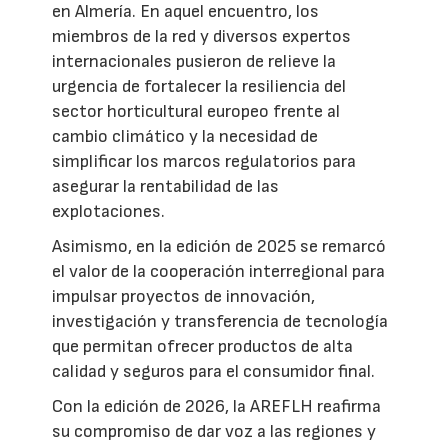
en Almería. En aquel encuentro, los
miembros de la red y diversos expertos
internacionales pusieron de relieve la
urgencia de fortalecer la resiliencia del
sector horticultural europeo frente al
cambio climático y la necesidad de
simplificar los marcos regulatorios para
asegurar la rentabilidad de las
explotaciones.
Asimismo, en la edición de 2025 se remarcó
el valor de la cooperación interregional para
impulsar proyectos de innovación,
investigación y transferencia de tecnología
que permitan ofrecer productos de alta
calidad y seguros para el consumidor final.
Con la edición de 2026, la AREFLH reafirma
su compromiso de dar voz a las regiones y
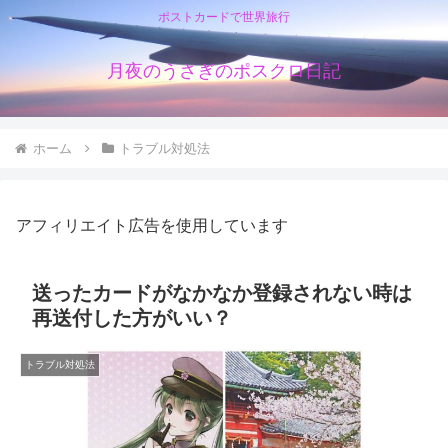
ポストカードで世界旅行
月夜のうさぎのポスクロ日記
ホーム
トラブル対処法
アフィリエイト広告を使用しています
送ったカードがなかなか登録されない時は
再送付した方がいい？
トラブル対処法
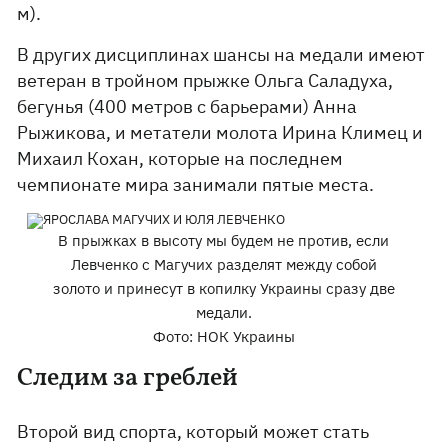
м).
В других дисциплинах шансы на медали имеют
ветеран в тройном прыжке Ольга Саладуха,
бегунья (400 метров с барьерами) Анна
Рыжикова, и метатели молота Ирина Климец и
Михаил Кохан, которые на последнем
чемпионате мира занимали пятые места.
В прыжках в высоту мы будем не против, если
Левченко с Магучих разделят между собой
золото и принесут в копилку Украины сразу две
медали.
Фото: НОК Украины
Следим за греблей
Второй вид спорта, который может стать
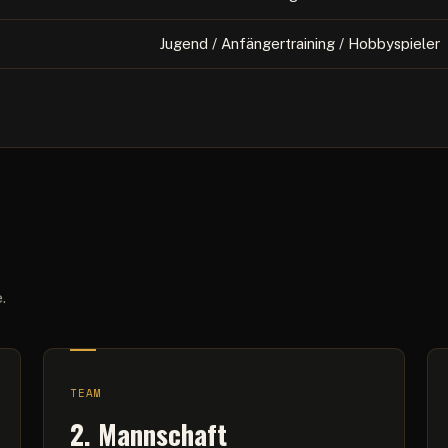
Jugend / Anfängertraining / Hobbyspieler
.
TEAM
2. Mannschaft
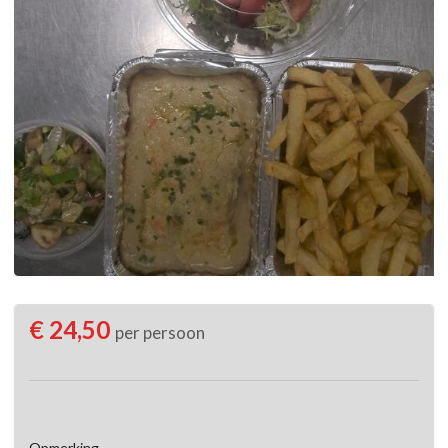
€ 24,50
per persoon
Opmerking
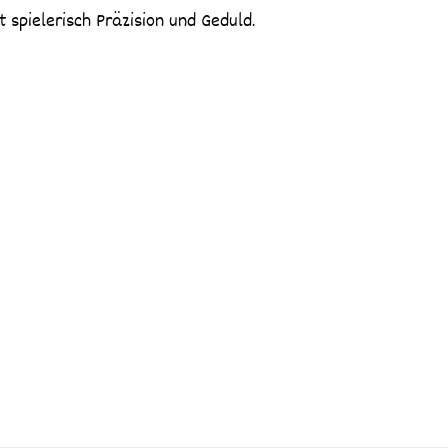
t spielerisch Präzision und Geduld.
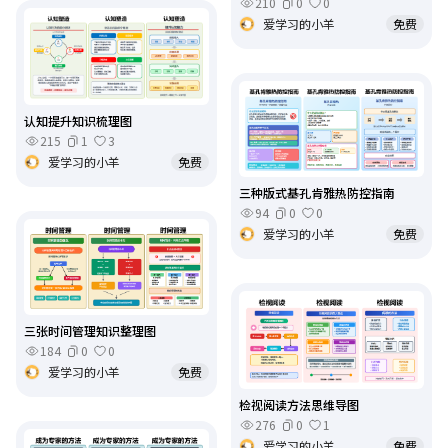
210
0
0
爱学习的小羊
免费
认知提升知识梳理图
215
1
3
爱学习的小羊
免费
三种版式基孔肯雅热防控指南
94
0
0
爱学习的小羊
免费
三张时间管理知识整理图
184
0
0
爱学习的小羊
免费
检视阅读方法思维导图
276
0
1
爱学习的小羊
免费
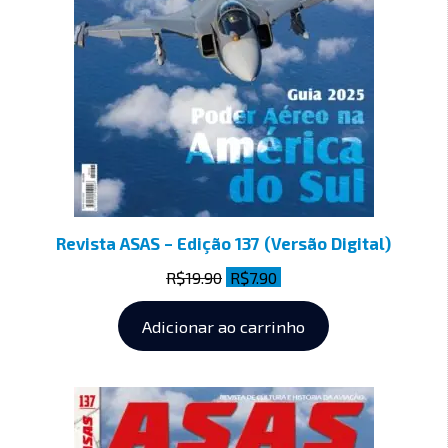
Revista ASAS – Edição 137 (Versão Digital)
R$
19.90
R$
7.90
Adicionar ao carrinho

=-=-=-=-=

YOUR OBJECTIVE –
Write down how many lines of the data above carry the word "Украины". Nothing else belongs in the answer.

TASK SOLUTION –
2